Every error body follows one of:

```json
{ "error": "Human-readable message" }
```

or, for 400 validation errors:

```json
{ "error": "...", "details": { "fieldName": { "_errors": ["Field is required"] } } }
```

`402` on x402 adds structured `topUpInstructions` and `siwxChallenge`. See [`venice-errors`](../venice-errors/SKILL.md) for the full table and retry strategy.
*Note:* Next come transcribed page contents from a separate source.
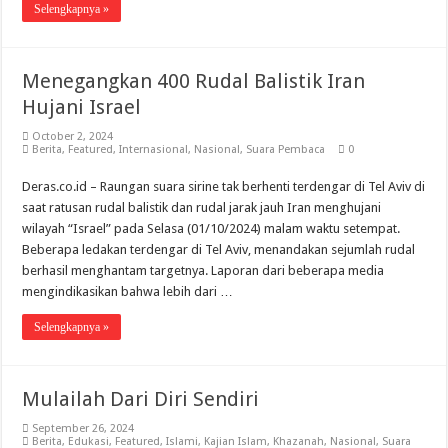
Selengkapnya »
Menegangkan 400 Rudal Balistik Iran
Hujani Israel
October 2, 2024
Berita
,
Featured
,
Internasional
,
Nasional
,
Suara Pembaca
0
Deras.co.id – Raungan suara sirine tak berhenti terdengar di Tel Aviv di
saat ratusan rudal balistik dan rudal jarak jauh Iran menghujani
wilayah “Israel” pada Selasa (01/10/2024) malam waktu setempat.
Beberapa ledakan terdengar di Tel Aviv, menandakan sejumlah rudal
berhasil menghantam targetnya. Laporan dari beberapa media
mengindikasikan bahwa lebih dari …
Selengkapnya »
Mulailah Dari Diri Sendiri
September 26, 2024
Berita
,
Edukasi
,
Featured
,
Islami
,
Kajian Islam
,
Khazanah
,
Nasional
,
Suara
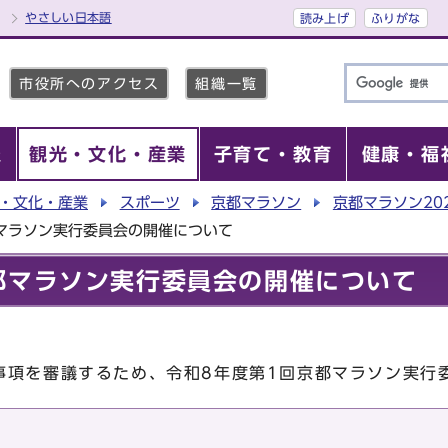
やさしい日本語
読み上げ
ふりがな
市役所へのアクセス
組織一覧
報
観光・文化・産業
子育て・教育
健康・福
・文化・産業
スポーツ
京都マラソン
京都マラソン20
マラソン実行委員会の開催について
都マラソン実行委員会の開催について
事項を審議するため、令和8年度第1回京都マラソン実行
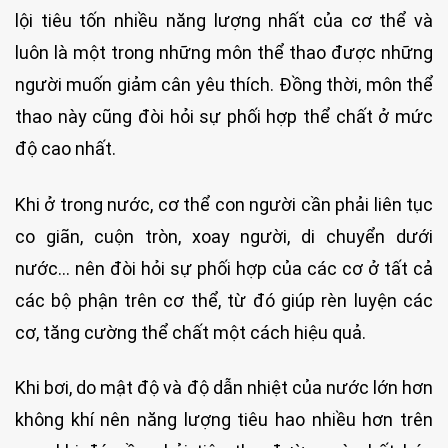
lội tiêu tốn nhiều năng lượng nhất của cơ thể và
luôn là một trong những môn thể thao được những
người muốn giảm cân yêu thích. Đồng thời, môn thể
thao này cũng đòi hỏi sự phối hợp thể chất ở mức
độ cao nhất.
Khi ở trong nước, cơ thể con người cần phải liên tục
co giãn, cuộn tròn, xoay người, di chuyển dưới
nước… nên đòi hỏi sự phối hợp của các cơ ở tất cả
các bộ phận trên cơ thể, từ đó giúp rèn luyện các
cơ, tăng cường thể chất một cách hiệu quả.
Khi bơi, do mật độ và độ dẫn nhiệt của nước lớn hơn
không khí nên năng lượng tiêu hao nhiều hơn trên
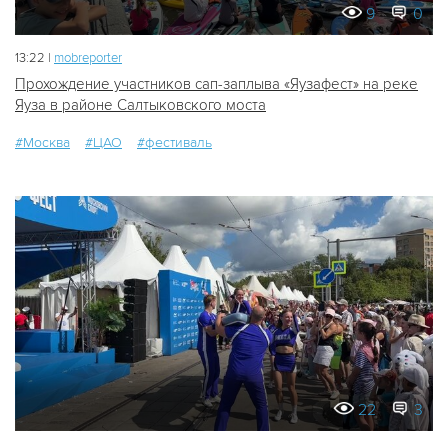
9
0
13:22 |
mobreporter
Прохождение участников сап-заплыва «Яузафест» на реке
Яуза в районе Салтыковского моста
#Москва
#ЦАО
#фестиваль
22
3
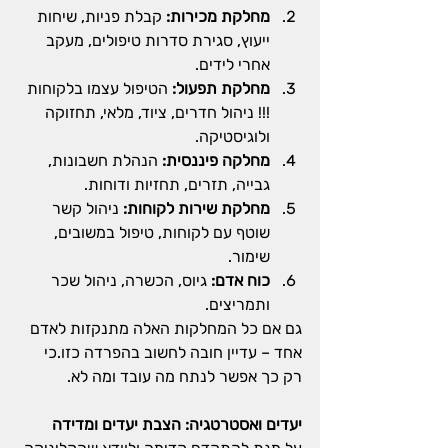
מחלקת מכירות:
 קבלת פניות, שיחות 
ייעוץ, סגירת סדרות טיפולים, מעקב 
אחרי לידים.
מחלקת תפעול:
 הטיפול עצמו בלקוחות 
!!! ניהול חדרים, ציוד, מלאי, תחזוקה 
ולוגיסטיקה.
מחלקה פיננסית:
 הנהלת חשבונות, 
גבייה, תזרים, תחזיות ודוחות.
מחלקת שירות לקוחות:
 ניהול קשר 
שוטף עם לקוחות, טיפול במשובים, 
שימור.
כוח אדם:
 גיוס, הכשרה, ניהול שכר 
ותמריצים.
גם אם כל המחלקות האלה מתנקזות לאדם 
אחד – עדיין חובה לחשוב בהפרדה כזו.כי 
רק כך אפשר לנתח מה עובד ומה לא.
יעדים ואסטרטגיה: הצבת יעדים ומדידה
## OpenAI compatibility — what works and what doesn't

- Drop-in: `/chat/completions`, `/embeddings`, `/images/generations`, `/audio/speech`, `/audio/transcriptions`, `/models`.
- Ignored but accepted for compat: `user`, `store`.
- Venice-only extensions live under:
  - `venice_parameters` (chat completions)
  - `venice_parameters` is **rejected** on `/responses` — use headers / native fields instead
- Model feature suffixes (e.g. `zai-org-glm-5-1:enable_web_search=on`, `kimi-k2-6:strip_thinking_response=true&disable_thinking=true`) flip `venice_parameters` via the model ID — see [`venice-chat`](../venice-chat/SKILL.md#model-feature-suffixes).

## Versioning

- `info.version` in `swagger.yaml` is a timestamp (`YYYYMMDD.HHMMSS`). There is **no** `/v2`; features roll forward on the single `/api/v1` surface and are guarded by:
  - **Alpha/Beta** tags in endpoint descriptions (e.g. `/responses`, Billing).
  - `x-guidance` / model capability flags on `/models`.
- Always check the model's `model_spec.capabilities` from `GET /models` for feature flags (`supportsWebSearch`, `supportsReasoning`, `supportsE2EE`, `supportsXSearch`, `supportsMultipleImages`, `supportsFunctionCalling`, `supportsAudioInput`, `supportsVideoInput`, …) before relying on a feature.

## Fast start checklist

1. Read [`venice-auth`](../venice-auth/SKILL.md) and choose Bearer vs x402.
2. `GET /models` — pick a model and note its `model_spec.constraints` and `model_spec.pricing`.
3. Wire up one happy-path call from the matching skill.
4. Add error handling using [`venice-errors`](../venice-errors/SKILL.md) (402, 422, 429).
5. Hook up observability via `X-Balance-Remaining` / `/billing/usage` / `/x402/transactions`.